Personal information
- Full name: Jentinus (Tino) Johannes Tabak
- Nickname: De Bataaf (The blond)
- Born: 6 May 1946 (age 79) Egmond aan Zee, the Netherlands

Team information
- Current team: Retired
- Discipline: Road
- Role: Rider

Major wins
- Tour of Southland Tour of North Holland Acht van Chaam

= Tino Tabak =

New Zealand cyclist

Jentinus "Tino" Johannes Tabak is a Dutch-born New Zealand cyclist who raced in the Tour de France in the 1970s.

== Biography ==
Born Jentinus (Tino) Johannes Tabak in Egmond aan Zee in the Netherlands on 6 May 1946, he emigrated with his father Gerben and mother Hendrika to New Zealand in December 1952, aged 6. Tino's younger brother Corrie was born in New Zealand. From the age of 10 he aspired to race in the Tour de France.

At the age of 19, Tabak won the 1965 Senior New Zealand Road Cycling Championships. He won the Tour of Southland (youngest rider ever) in 1965, then again in 1966 and 1967. He also won the Tour of Manawatu in 1966 and 1967. And he won the Dulux Six-day Tour of the North Island in 1966 and 1967.

In the 1966 Commonwealth Games he competed in the Road Race, coming 15th.

Tabak is the only rider ever to win all three major New Zealand tours (Manawatu, Dulux and Southland) in one year – twice; in 1966 and 1967.

He left New Zealand for Europe "to learn how to ride a bike" in December 1967. In Europe he raced as an amateur from 1968 to 1970, winning several races, including the 1970 Tour of North Holland (beating future world champion Hennie Kuiper).

In 1971 he turned professional and rode in the Tour de France, placing in the top ten in two stages, and is reported as "The Revelation of the Tour" by Jock Wadley.

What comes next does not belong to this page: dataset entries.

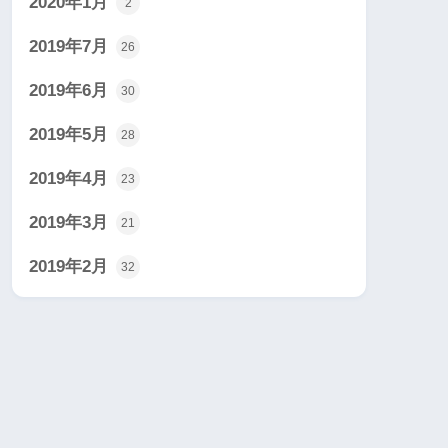
2020年1月
2
2019年7月
26
2019年6月
30
2019年5月
28
2019年4月
23
2019年3月
21
2019年2月
32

In 1972 Tabak won the Dutch National Road Race Championships. That year he came 18th in 1972 Tour de France, which is still the best result of any New Zealander (second best was George Bennett who came 24th in 2019, and third best was Harry Watson (cyclist) who came 28th in 1928).

He won the major Dutch criterium Acht van Chaam, in 1972 and 1975. In 1977 he came 7th in the 597 km French Classic Bordeaux–Paris.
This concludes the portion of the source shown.